Rabin-Karp Algorithm

Topics

Topics: rolling hash, pattern matching, fingerprinting, multiple pattern search

Definition

A string matching algorithm that uses hashing to find pattern occurrences, using a rolling hash to efficiently compute hash values for all substrings.

Use cases

Plagiarism detection
Multiple pattern matching
Finding repeated substrings
DNA sequence analysis
Document similarity

Prerequisites

Hash functions
Modular arithmetic
Understanding of hash collisions

Step-by-step

Compute hash of pattern
Compute hash of first window in text
Slide window: update hash using rolling hash formula
When hashes match, verify with actual string comparison
Rolling hash: new_hash = (old_hash - first_char) * base + new_char

In code

def rabin_karp(text, pattern):
    """
    Find all occurrences of pattern in text using rolling hash.
    Returns list of starting indices.
    """
    if not pattern or len(pattern) > len(text):
        return []

    n, m = len(text), len(pattern)
    d = 256  # Number of characters in alphabet
    q = 101  # A prime number for modulo

    result = []

    # Calculate d^(m-1) % q
    h = pow(d, m - 1, q)

    # Calculate initial hash values
    p_hash = 0  # Pattern hash
    t_hash = 0  # Text window hash

    for i in range(m):
        p_hash = (d * p_hash + ord(pattern[i])) % q
        t_hash = (d * t_hash + ord(text[i])) % q

    # Slide pattern over text
    for i in range(n - m + 1):
        # Check if hashes match
        if p_hash == t_hash:
            # Verify character by character (handle collision)
            if text[i:i + m] == pattern:
                result.append(i)

        # Calculate hash for next window
        if i < n - m:
            t_hash = (d * (t_hash - ord(text[i]) * h) + ord(text[i + m])) % q

            # Handle negative hash
            if t_hash < 0:
                t_hash += q

    return result

def rabin_karp_multiple(text, patterns):
    """
    Find occurrences of multiple patterns using Rabin-Karp.
    More efficient than running single pattern search multiple times.
    """
    if not patterns:
        return {}

    d = 256
    q = 10**9 + 7
    result = {p: [] for p in patterns}

    # Group patterns by length
    length_groups = {}
    for pattern in patterns:
        m = len(pattern)
        if m not in length_groups:
            length_groups[m] = []
        length_groups[m].append(pattern)

    n = len(text)

    # Process each length group
    for m, group in length_groups.items():
        if m > n:
            continue

        h = pow(d, m - 1, q)

        # Compute pattern hashes
        pattern_hashes = {}
        for pattern in group:
            p_hash = 0
            for c in pattern:
                p_hash = (d * p_hash + ord(c)) % q
            if p_hash not in pattern_hashes:
                pattern_hashes[p_hash] = []
            pattern_hashes[p_hash].append(pattern)

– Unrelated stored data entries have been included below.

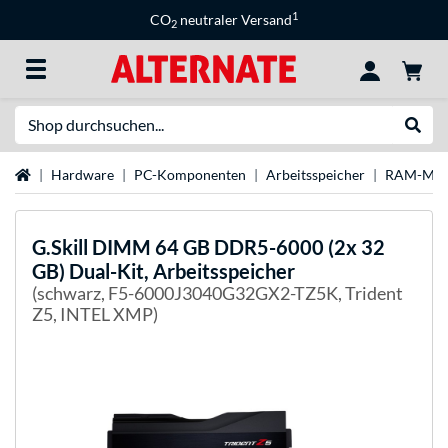
1
CO
neutraler Versand
2
Suche
Suche
Startseite
Hardware
PC-Komponenten
Arbeitsspeicher
RAM-Mar
G.Skill
DIMM 64 GB DDR5-6000 (2x 32
GB) Dual-Kit, Arbeitsspeicher
(schwarz, F5-6000J3040G32GX2-TZ5K, Trident
Z5, INTEL XMP)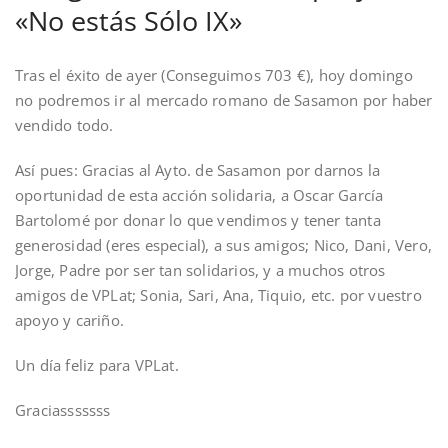
«No estás Sólo IX»
Tras el éxito de ayer (Conseguimos 703 €), hoy domingo
no podremos ir al mercado romano de Sasamon por haber
vendido todo.
Así pues: Gracias al Ayto. de Sasamon por darnos la
oportunidad de esta acción solidaria, a Oscar García
Bartolomé por donar lo que vendimos y tener tanta
generosidad (eres especial), a sus amigos; Nico, Dani, Vero,
Jorge, Padre por ser tan solidarios, y a muchos otros
amigos de VPLat; Sonia, Sari, Ana, Tiquio, etc. por vuestro
apoyo y cariño.
Un día feliz para VPLat.
Graciasssssss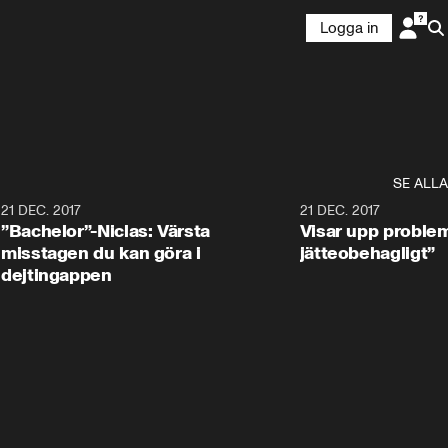
Logga in
SE ALLA
1
21 DEC. 2017
25:51
21 DEC. 2017
”Bachelor”-Niclas: Värsta
Visar upp problem
misstagen du kan göra i
jätteobehagligt”
dejtingappen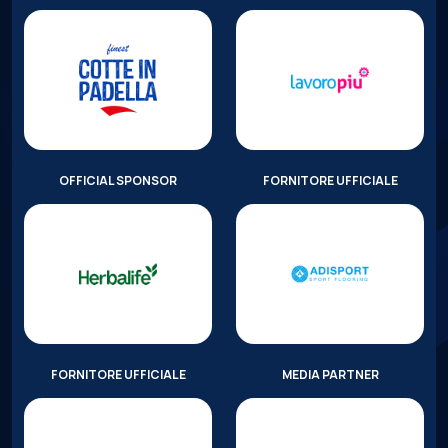
OFFICIAL SPONSOR
FORNITORE UFFICIALE
FORNITORE UFFICIALE
MEDIA PARTNER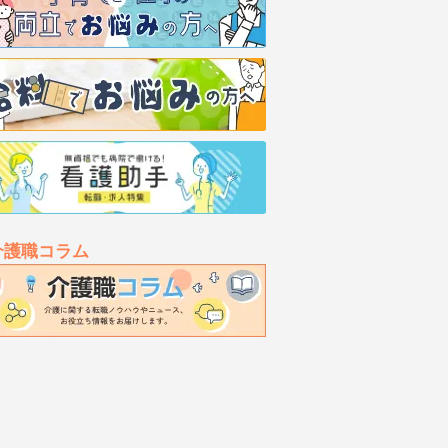
介護職コラム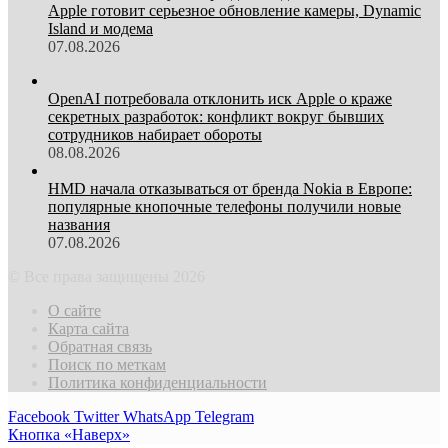
Apple готовит серьезное обновление камеры, Dynamic
Island и модема
07.08.2026
OpenAI потребовала отклонить иск Apple о краже
секретных разработок: конфликт вокруг бывших
сотрудников набирает обороты
08.08.2026
HMD начала отказываться от бренда Nokia в Европе:
популярные кнопочные телефоны получили новые
названия
07.08.2026
© Все права защищены 2026
О сайте
Карта сайта
Обратная связь
Поиск по меткам
Политика конфиденциальности
Facebook
Twitter
WhatsApp
Telegram
Кнопка «Наверх»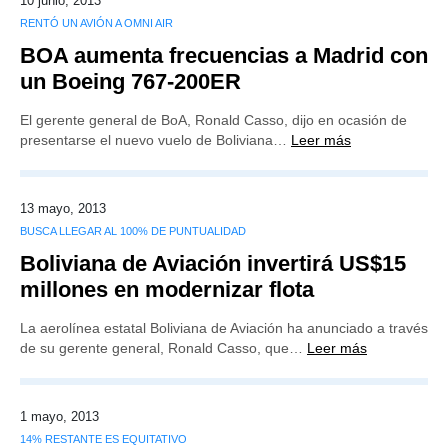
10 junio, 2013
RENTÓ UN AVIÓN A OMNI AIR
BOA aumenta frecuencias a Madrid con
un Boeing 767-200ER
El gerente general de BoA, Ronald Casso, dijo en ocasión de
presentarse el nuevo vuelo de Boliviana…
Leer más
13 mayo, 2013
BUSCA LLEGAR AL 100% DE PUNTUALIDAD
Boliviana de Aviación invertirá US$15
millones en modernizar flota
La aerolínea estatal Boliviana de Aviación ha anunciado a través
de su gerente general, Ronald Casso, que…
Leer más
1 mayo, 2013
14% RESTANTE ES EQUITATIVO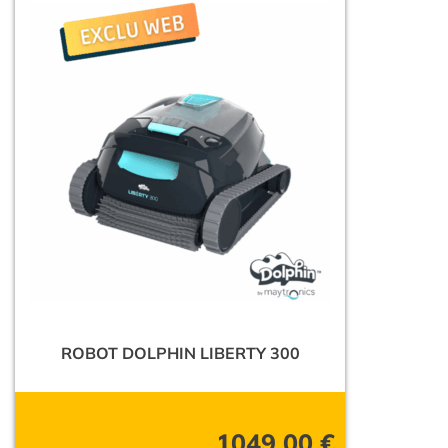
ROBOT DOLPHIN LIBERTY 300
1049,00
€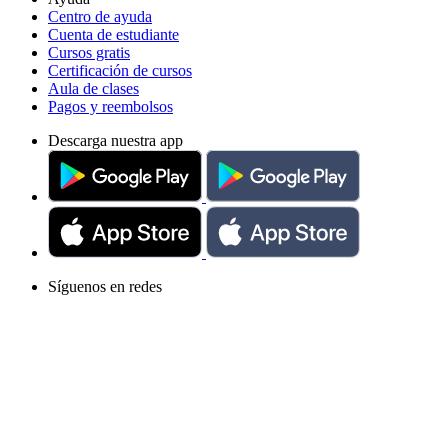
Centro de ayuda
Cuenta de estudiante
Cursos gratis
Certificación de cursos
Aula de clases
Pagos y reembolsos
Descarga nuestra app
Síguenos en redes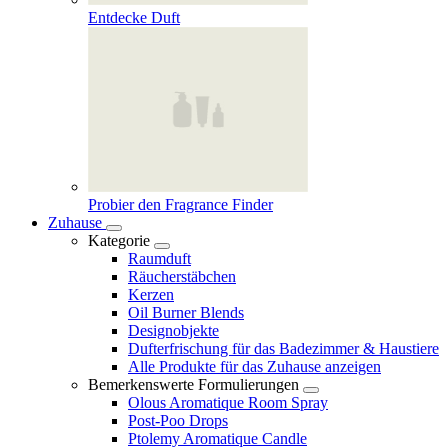
Entdecke Duft
Probier den Fragrance Finder
Zuhause
Kategorie
Raumduft
Räucherstäbchen
Kerzen
Oil Burner Blends
Designobjekte
Dufterfrischung für das Badezimmer & Haustiere
Alle Produkte für das Zuhause anzeigen
Bemerkenswerte Formulierungen
Olous Aromatique Room Spray
Post-Poo Drops
Ptolemy Aromatique Candle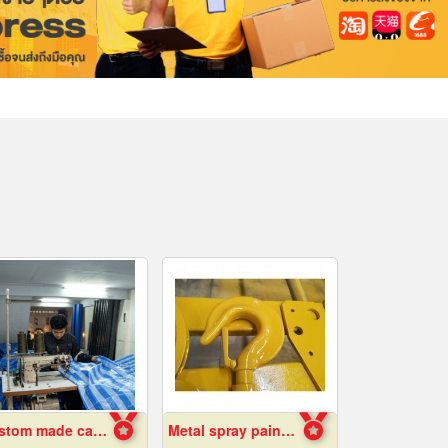
Custom made canvas production
Metal spray paint Chonburi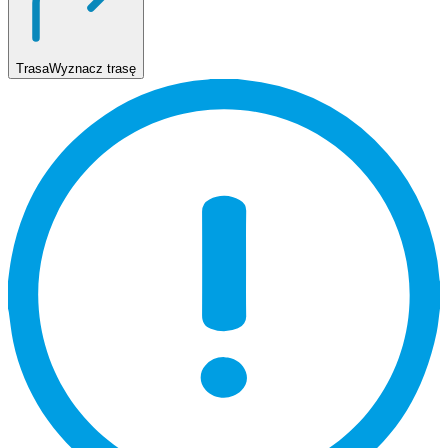
Trasa
Wyznacz trasę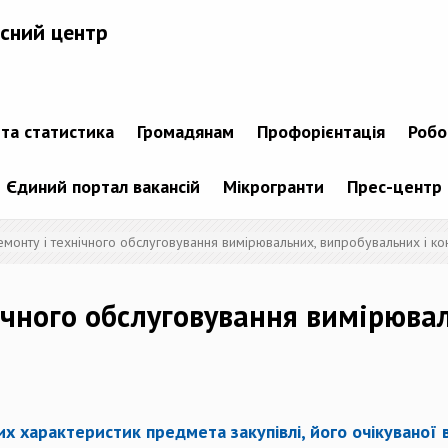
сний центр
 та статистика
Громадянам
Профорієнтація
Робо
Єдиний портал вакансій
Мікрогранти
Прес-центр
емонту і технічного обслуговування вимірювальних, випробувальних і к
нічного обслуговування вимірюва
х характеристик предмета закупівлі, його очікуваної 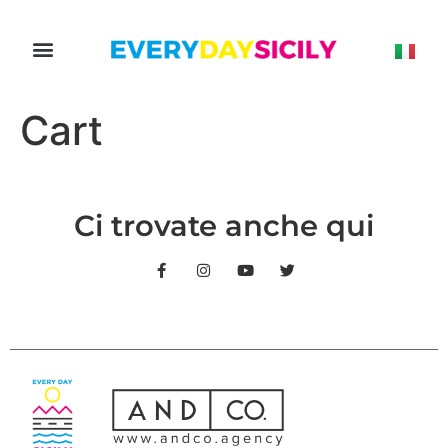
Cart
Ci trovate anche qui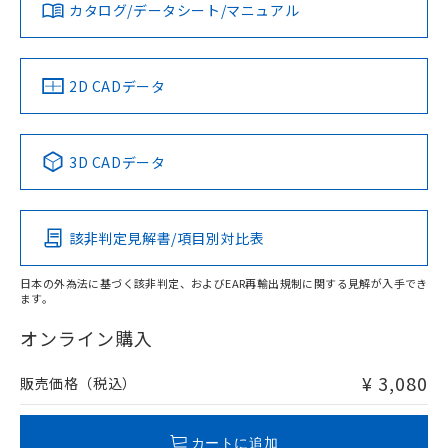
みください。
カタログ/データシート/マニュアル
対応済み
ソフトウェアの使用条件
お問い合わせ
中国 RoHS
注意事項・凡例
2D CADデータ
中国 RoHS表
※1 ※2
3D CADデータ
Pb
Hg
Cd
Cr(VI)
該非判定見解書/項目別対比表
O
O
O
O
日本の外為法に基づく該非判定、およびEAR再輸出規制に関する見解が入手でき
ます。
"対応済み"や非含有の記載がされた商品であっても、流通
在庫等で未対応品が混在する可能性があります。
オンライン購入
非含有品が必要な際は、弊社営業部門もしくは販売店へお
問い合わせください。
¥ 3,080
販売価格（税込）
この製品のRoHS/REACH対応状況ページへ
カートに追加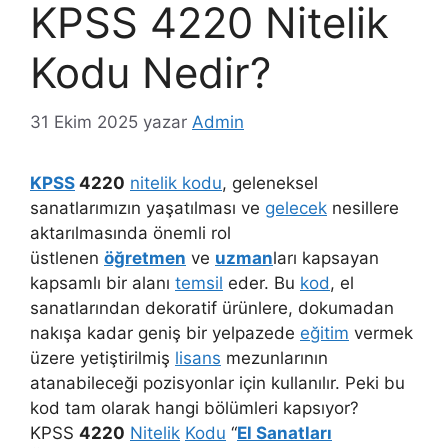
KPSS 4220 Nitelik
Kodu Nedir?
31 Ekim 2025
yazar
Admin
KPSS
4220
nitelik kodu
, geleneksel
sanatlarımızın yaşatılması ve
gelecek
nesillere
aktarılmasında önemli rol
üstlenen
öğretmen
ve
uzman
ları kapsayan
kapsamlı bir alanı
temsil
eder. Bu
kod
, el
sanatlarından dekoratif ürünlere, dokumadan
nakışa kadar geniş bir yelpazede
eğitim
vermek
üzere yetiştirilmiş
lisans
mezunlarının
atanabileceği pozisyonlar için kullanılır. Peki bu
kod tam olarak hangi bölümleri kapsıyor?
KPSS
4220
Nitelik
Kodu
“
El Sanatları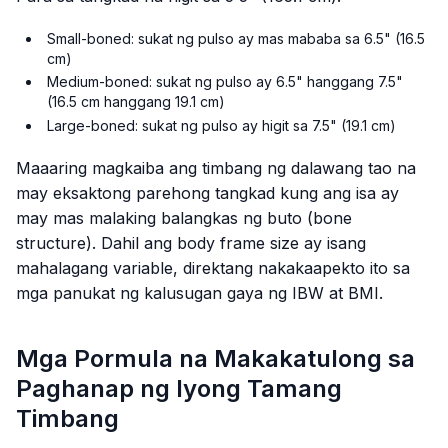
Small-boned: sukat ng pulso ay mas mababa sa 6.5" (16.5
cm)
Medium-boned: sukat ng pulso ay 6.5" hanggang 7.5"
(16.5 cm hanggang 19.1 cm)
Large-boned: sukat ng pulso ay higit sa 7.5" (19.1 cm)
Maaaring magkaiba ang timbang ng dalawang tao na
may eksaktong parehong tangkad kung ang isa ay
may mas malaking balangkas ng buto (bone
structure). Dahil ang body frame size ay isang
mahalagang variable, direktang nakakaapekto ito sa
mga panukat ng kalusugan gaya ng IBW at BMI.
Mga Pormula na Makakatulong sa
Paghanap ng Iyong Tamang
Timbang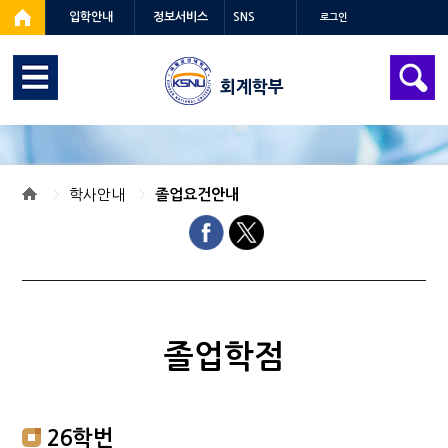
입학안내
정보서비스
SNS
로그인
회계학부
학사안내
졸업요건안내
졸업학점
26학번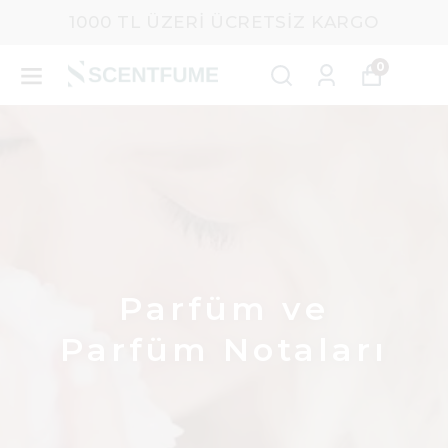
1000 TL ÜZERI ÜCRETSIZ KARGO
0
Parfüm ve
Parfüm Notaları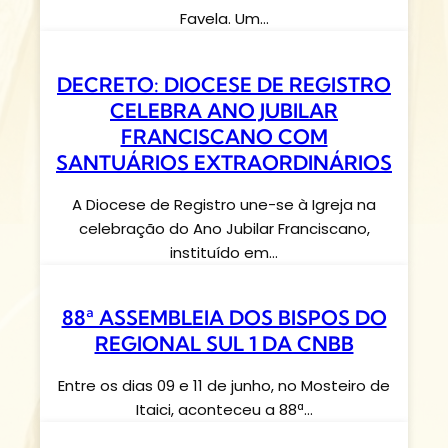
Favela. Um…
DECRETO: DIOCESE DE REGISTRO
CELEBRA ANO JUBILAR
FRANCISCANO COM
SANTUÁRIOS EXTRAORDINÁRIOS
A Diocese de Registro une-se à Igreja na
celebração do Ano Jubilar Franciscano,
instituído em…
88ª ASSEMBLEIA DOS BISPOS DO
REGIONAL SUL 1 DA CNBB
Entre os dias 09 e 11 de junho, no Mosteiro de
Itaici, aconteceu a 88ª…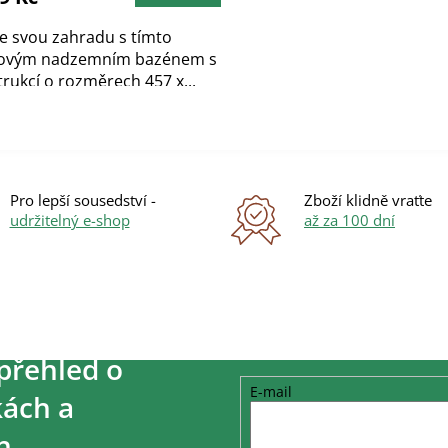
te svou zahradu s tímto
ovým nadzemním bazénem s
rukcí o rozměrech 457 x...
O
v
l
á
Pro lepší sousedství -
Zboží klidně vraťte
d
udržitelný e-shop
až za 100 dní
a
c
í
p
r
v
k
y
přehled o
v
E-mail
ý
ách a
p
i
h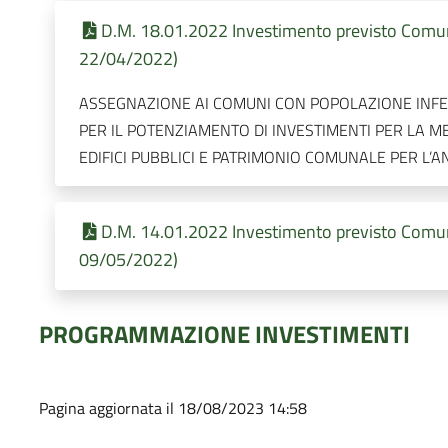
D.M. 18.01.2022 Investimento previsto Comune
22/04/2022)
ASSEGNAZIONE AI COMUNI CON POPOLAZIONE INFER
PER IL POTENZIAMENTO DI INVESTIMENTI PER LA ME
EDIFICI PUBBLICI E PATRIMONIO COMUNALE PER L’A
D.M. 14.01.2022 Investimento previsto Comune
09/05/2022)
PROGRAMMAZIONE INVESTIMENTI
Pagina aggiornata il 18/08/2023 14:58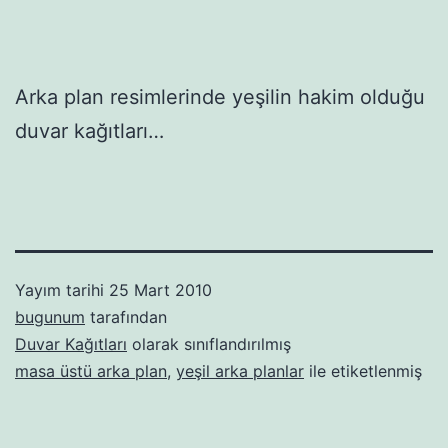
Arka plan resimlerinde yeşilin hakim olduğu
duvar kağıtları…
Yayım tarihi
25 Mart 2010
bugunum
tarafından
Duvar Kağıtları
olarak sınıflandırılmış
masa üstü arka plan
,
yeşil arka planlar
ile etiketlenmiş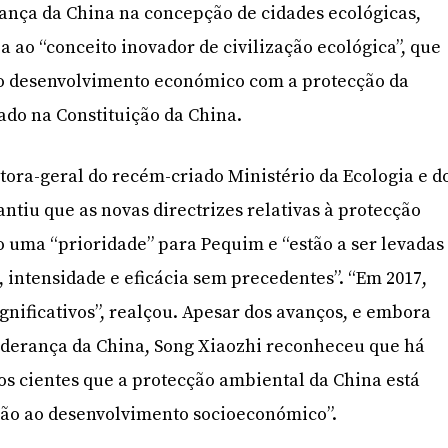
rança da China na concepção de cidades ecológicas,
a ao “conceito inovador de civilização ecológica”, que
 do desenvolvimento económico com a protecção da
rado na Constituição da China.
ctora-geral do recém-criado Ministério da Ecologia e d
ntiu que as novas directrizes relativas à protecção
uma “prioridade” para Pequim e “estão a ser levadas
intensidade e eficácia sem precedentes”. “Em 2017,
gnificativos”, realçou. Apesar dos avanços, e embora
iderança da China, Song Xiaozhi reconheceu que há
os cientes que a protecção ambiental da China está
ção ao desenvolvimento socioeconómico”.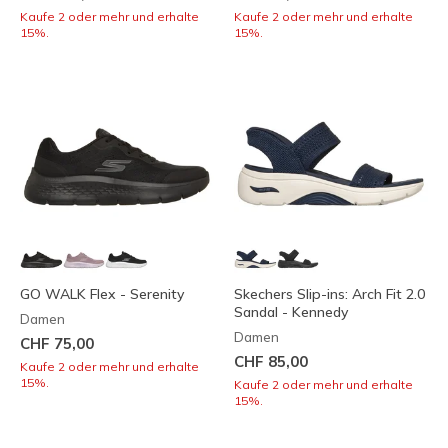
Kaufe 2 oder mehr und erhalte
Kaufe 2 oder mehr und erhalte
15%.
15%.
GO WALK Flex - Serenity
Skechers Slip-ins: Arch Fit 2.0
Sandal - Kennedy
Damen
Damen
CHF 75,00
CHF 85,00
Kaufe 2 oder mehr und erhalte
15%.
Kaufe 2 oder mehr und erhalte
15%.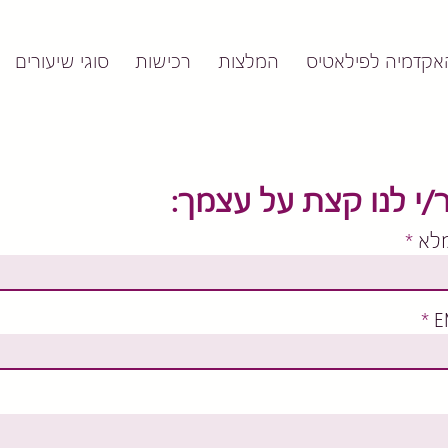
אקדמיה לפילאטיס
המלצות
רכישות
סוגי שיעורים
/י לנו קצת על עצמך:
לא
E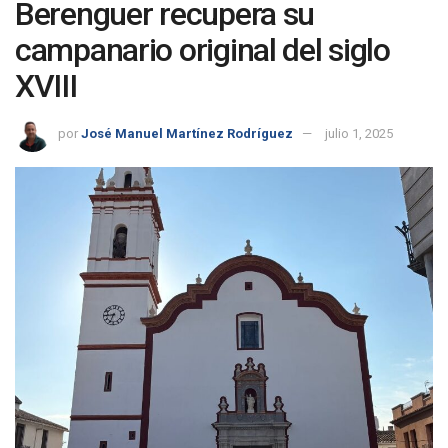
Berenguer recupera su
campanario original del siglo
XVIII
por
José Manuel Martínez Rodríguez
julio 1, 2025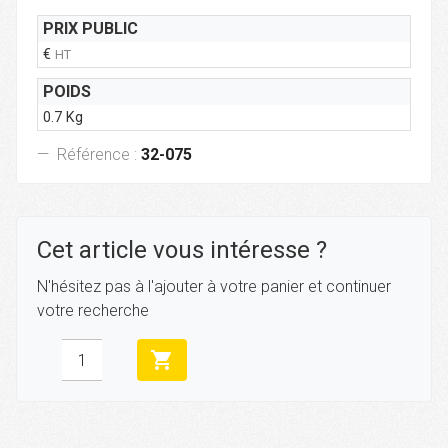
PRIX PUBLIC
€
HT
POIDS
0.7 Kg
Référence :
32-075
Cet article vous intéresse ?
N'hésitez pas à l'ajouter à votre panier et continuer
votre recherche
shopping_cart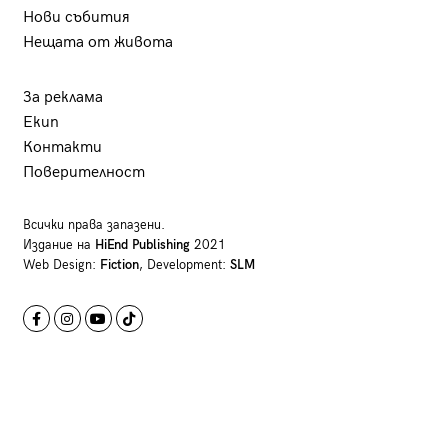
Нови събития
Нещата от живота
За реклама
Екип
Контакти
Поверителност
Всички права запазени.
Издание на
HiEnd Publishing
2021
Web Design:
Fiction
, Development:
SLM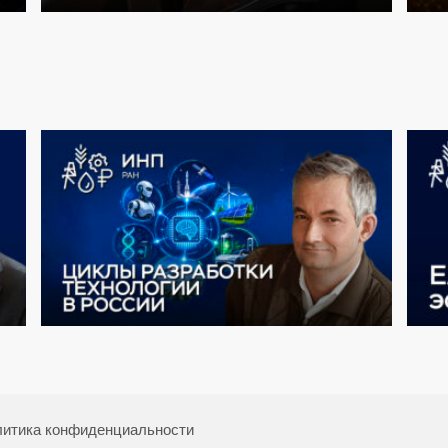
итика конфиденциальности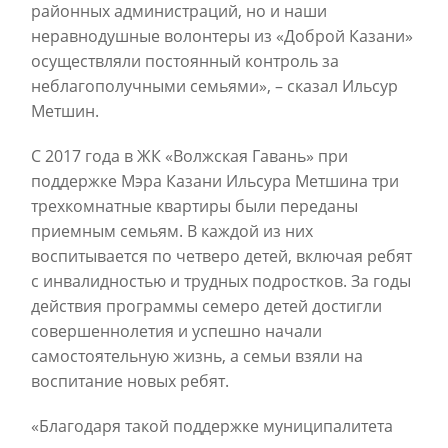
районных администраций, но и наши
неравнодушные волонтеры из «Доброй Казани»
осуществляли постоянный контроль за
неблагополучными семьями», – сказал Ильсур
Метшин.
С 2017 года в ЖК «Волжская Гавань» при
поддержке Мэра Казани Ильсура Метшина три
трехкомнатные квартиры были переданы
приемным семьям. В каждой из них
воспитывается по четверо детей, включая ребят
с инвалидностью и трудных подростков. За годы
действия программы семеро детей достигли
совершеннолетия и успешно начали
самостоятельную жизнь, а семьи взяли на
воспитание новых ребят.
«Благодаря такой поддержке муниципалитета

        # Compute initial text hash
        t_hash = 0
        for i in range(m):
            t_hash = (d * t_hash + ord(text[i])) % q

        # Search
        for i in range(n - m + 1):
            if t_hash in pattern_hashes:
                for pattern in pattern_hashes[t_hash]:
                    if text[i:i + m] == pattern:
                        result[pattern].append(i)

            if i < n - m:
                t_hash = (d * (t_hash - ord(text[i]) * h) + ord(text[i + m])) % q
                if t_hash < 0:
                    t_hash += q

    return result

def find_repeated_substring(s, length):
    """Find all substrings of given length that appear more than once"""
    if length > len(s):
        return []

    d = 256
    q = 10**9 + 7
    h = pow(d, length - 1, q)

    # Hash -> positions
    seen = {}
    repeated = set()

    # Initial hash
    curr_hash = 0
    for i in range(length):
        curr_hash = (d * curr_hash + ord(s[i])) % q

    seen[curr_hash] = [0]

    # Rolling hash
    for i in range(1, len(s) - length + 1):
        curr_hash = (d * (curr_hash - ord(s[i-1]) * h) + ord(s[i + length - 1])) % q
        if curr_hash < 0:
            curr_hash += q

        if curr_hash in seen:
            # Verify and check for actual duplicates
            for prev_pos in seen[curr_hash]:
                if s[prev_pos:prev_pos + length] == s[i:i + length]:
                    repeated.add(s[i:i + length])
                    break
            seen[curr_hash].append(i)
        else:
            seen[curr_hash] = [i]

    return list(repeated)

def longest_repeated_substring(s):
    """Find the longest substring that appears at least twice"""
    # Binary search on length
    left, right = 0, len(s)
    result = ""

    while left < right:
        mid = (left + right + 1) // 2
        repeated = find_repeated_substring(s, mid)

        if repeated:
            result = repeated[0]
            left = mid
        else:
            right = mid - 1

    return result

def polynomial_hash(s, base=31, mod=10**9 + 9):
    """Compute polynomial hash of string"""
    h = 0
    p = 1
    for c in s:
        h = (h + (ord(c) - ord('a') + 1) * p) % mod
        p = (p * base) % mod
    return h

def count_distinct_substrings(s):
    """Count distinct substrings using rolling hash"""
    n = len(s)
    d = 256
    q = 10**9 + 7

    seen = set()

    for length in range(1, n + 1):
        h = pow(d, length - 1, q)
        curr_hash = 0

        for i in range(length):
            curr_hash = (d * curr_hash + ord(s[i])) % q

        seen.add((length, curr_hash, s[:length]))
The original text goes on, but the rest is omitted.